A Comissão de Constituição e Justiça da Câmara dos Deputados decidiu nesta quarta-feira recomendar ao plenário a perda do mandato da deputada Carla Zambelli, em uma votação que evidenciou o clima de tensão e divisão no Congresso. Foram 32 votos a favor e apenas 2 contrários à cassação, encaminhando o caso para a decisão final do conjunto dos parlamentares ainda neste mesmo dia.
A deliberação marcou uma reviravolta dentro da comissão. Os deputados rejeitaram o parecer do relator original, Diego Garcia, que defendia a manutenção do mandato, e aprovaram um novo relatório, apresentado por Cláudio Cajado, que sustentou a perda da cadeira parlamentar com base na condenação definitiva imposta pelo Supremo Tribunal Federal.
Zambelli foi condenada a dez anos de prisão por envolvimento na invasão dos sistemas do Conselho Nacional de Justiça, em um processo que não admite mais recursos. Após a sentença, ela deixou o Brasil e foi para a Itália. Dias depois, passou a ser considerada foragida e acabou detida nos arredores de Roma. O governo brasileiro já formalizou o pedido de extradição, que segue em análise pela Justiça italiana.
Apesar de o STF ter determinado a perda imediata do mandato, a Constituição prevê que a Câmara dos Deputados tenha a palavra final em casos desse tipo. Para que a cassação se concretize, será necessário o voto favorável de pelo menos 257 parlamentares no plenário.

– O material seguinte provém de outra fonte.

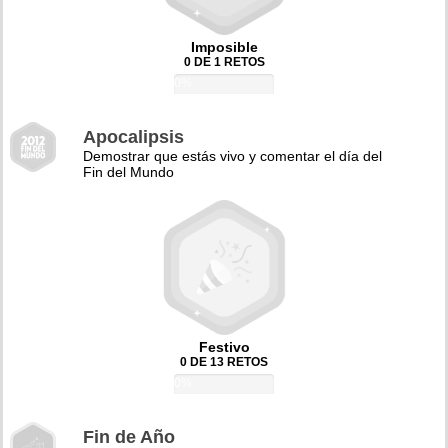
Imposible
0 DE 1 RETOS
0%
Apocalipsis
Demostrar que estás vivo y comentar el día del
Fin del Mundo
Festivo
0 DE 13 RETOS
0%
Fin de Año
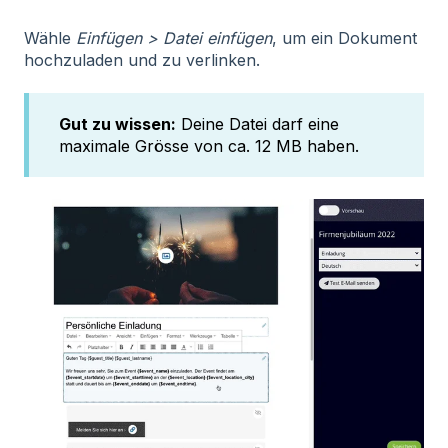
Wähle
Einfügen > Datei einfügen
, um ein Dokument
hochzuladen und zu verlinken.
Gut zu wissen:
Deine Datei darf eine
maximale Grösse von ca. 12 MB haben.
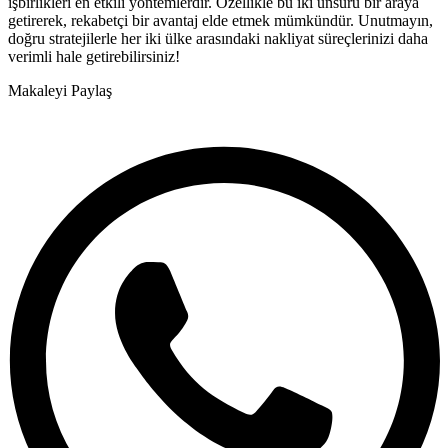
işbirlikleri en etkili yöntemlerdir. Özellikle bu iki unsuru bir araya
getirerek, rekabetçi bir avantaj elde etmek mümkündür. Unutmayın,
doğru stratejilerle her iki ülke arasındaki nakliyat süreçlerinizi daha
verimli hale getirebilirsiniz!
Makaleyi Paylaş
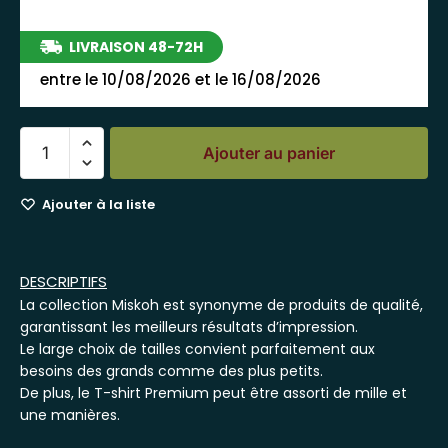
LIVRAISON 48-72H
entre le 10/08/2026 et le 16/08/2026
Ajouter au panier
Ajouter à la liste
DESCRIPTIFS
La collection Miskoh est synonyme de produits de qualité,
garantissant les meilleurs résultats d’impression.
Le large choix de tailles convient parfaitement aux
besoins des grands comme des plus petits.
De plus, le T-shirt Premium peut être assorti de mille et
une manières.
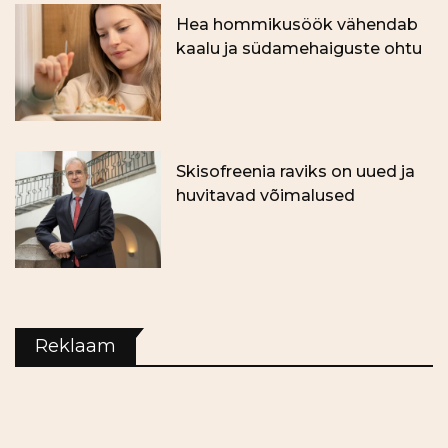
Hea hommikusöök vähendab
kaalu ja südamehaiguste ohtu
Skisofreenia raviks on uued ja
huvitavad võimalused
Reklaam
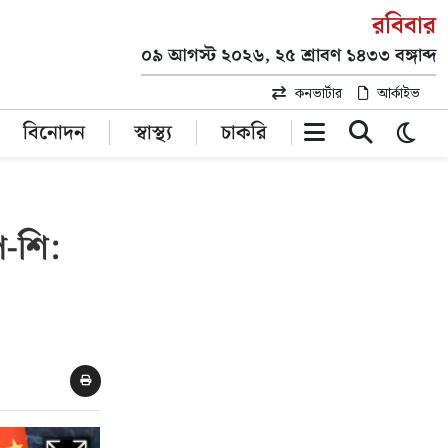
রবিবার
০৯ আগস্ট ২০২৬, ২৫ শ্রাবণ ১৪৩৩ বঙ্গাব্দ
কনভার্টার
আর্কাইভ
বিনোদন
স্বাস্থ্য
চাকরি
প-শি:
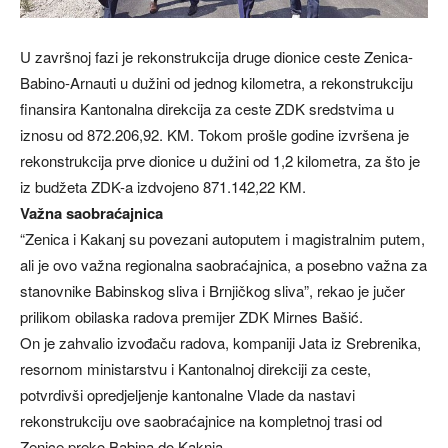
U završnoj fazi je rekonstrukcija druge dionice ceste Zenica-
Babino-Arnauti u dužini od jednog kilometra, a rekonstrukciju
finansira Kantonalna direkcija za ceste ZDK sredstvima u
iznosu od 872.206,92. KM. Tokom prošle godine izvršena je
rekonstrukcija prve dionice u dužini od 1,2 kilometra, za što je
iz budžeta ZDK-a izdvojeno 871.142,22 KM.
Važna saobraćajnica
“Zenica i Kakanj su povezani autoputem i magistralnim putem,
ali je ovo važna regionalna saobraćajnica, a posebno važna za
stanovnike Babinskog sliva i Brnjičkog sliva”, rekao je jučer
prilikom obilaska radova premijer ZDK Mirnes Bašić.
On je zahvalio izvođaču radova, kompaniji Jata iz Srebrenika,
resornom ministarstvu i Kantonalnoj direkciji za ceste,
potvrdivši opredjeljenje kantonalne Vlade da nastavi
rekonstrukciju ove saobraćajnice na kompletnoj trasi od
Zenice preko Babina do Kaknja.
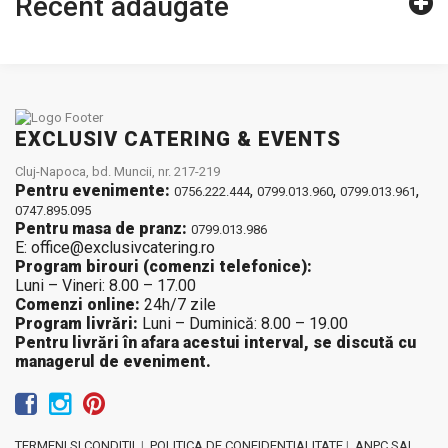
Recent adăugate
EXCLUSIV CATERING & EVENTS
Cluj-Napoca, bd. Muncii, nr. 217-219
Pentru evenimente:
,
,
,
0756.222.444
0799.013.960
0799.013.961
0747.895.095
Pentru masa de pranz:
0799.013.986
E: office@exclusivcatering.ro
Program birouri (comenzi telefonice):
Luni – Vineri: 8.00 – 17.00
Comenzi online:
24h/7 zile
Program livrări:
Luni – Duminică: 8.00 – 19.00
Pentru livrări în afara acestui interval, se discută cu
managerul de eveniment.
TERMENI SI CONDITII
|
POLITICA DE CONFIDENTIALITATE
|
ANPC SAL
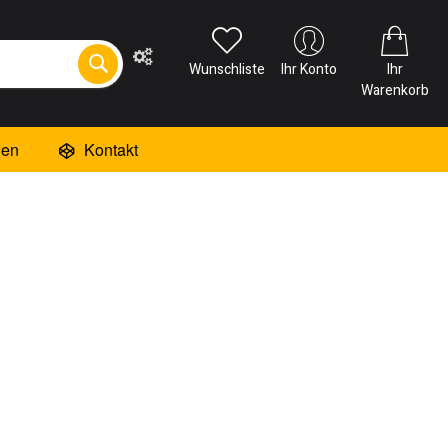
Wunschliste
Ihr Konto
Ihr
Warenkorb
ien
Kontakt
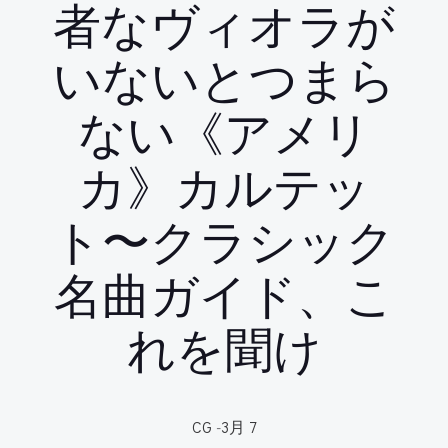
者なヴィオラが
いないとつまら
ない《アメリ
カ》カルテッ
ト〜クラシック
名曲ガイド、こ
れを聞け
CG
-
3月 7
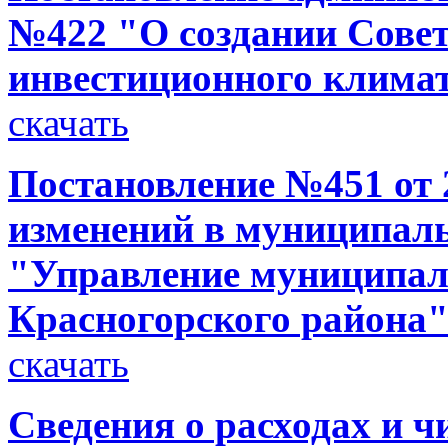
№422 "О создании Сове
инвестиционного климат
скачать
Постановление №451 от 2
изменений в муниципал
"Управление муниципа
Красногорского района" 
скачать
Сведения о расходах и ч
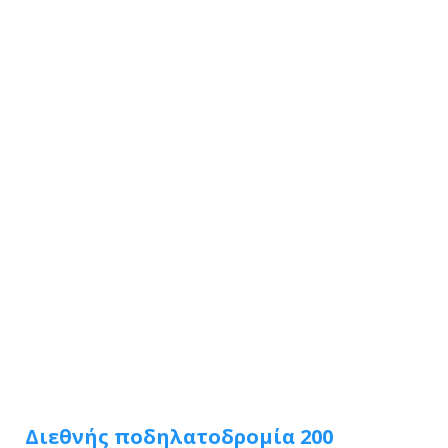
Διεθνής ποδηλατοδρομία 200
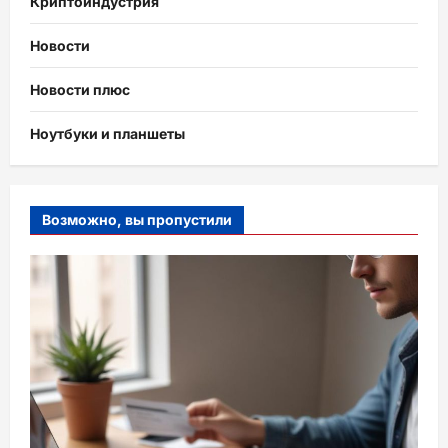
Криптоиндустрия
Новости
Новости плюс
Ноутбуки и планшеты
Возможно, вы пропустили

Mesmo presa, Carla Zambelli participou da sessão da CCJ por videoconferência. Em um momento que emocionou parte dos presentes, ela tentou se comunicar com o filho, que acompanhava a reunião no plenário. Em sua fala, declarou-se inocente, atacou decisões do ministro Alexandre de Moraes e pediu apoio dos colegas para manter o cargo, afirmando que o que está em jogo, segundo ela, seria um avanço do Judiciário sobre o Legislativo.
Seu advogado reforçou a tese de perseguição política e disse que a manutenção do mandato seria fundamental para a defesa de Zambelli inclusive no processo de extradição em curso na Itália.
Durante a discussão, parlamentares da oposição classificaram a cassação como perigosa por abrir, na visão deles, um precedente. Repetiram diversas vezes que o caso poderia atingir outros deputados no futuro. Já integrantes da base governista rebateram, afirmando que não é aceitável a permanência de uma parlamentar condenada criminalmente em definitivo e atualmente presa no exterior.
O novo relator do processo na CCJ deixou claro que a comissão não deveria revisar as decisões do Supremo, mas apenas reconhecer os efeitos jurídicos de uma condenação já definitiva. Para ele, a situação de Zambelli inviabiliza completamente o exercício do mandato.
Além do caso de Zambelli, deputados também devem analisar outros processos disciplinares nos próximos dias, o que aumenta a tensão nos bastidores e reforça o clima de embate dentro da Câmara.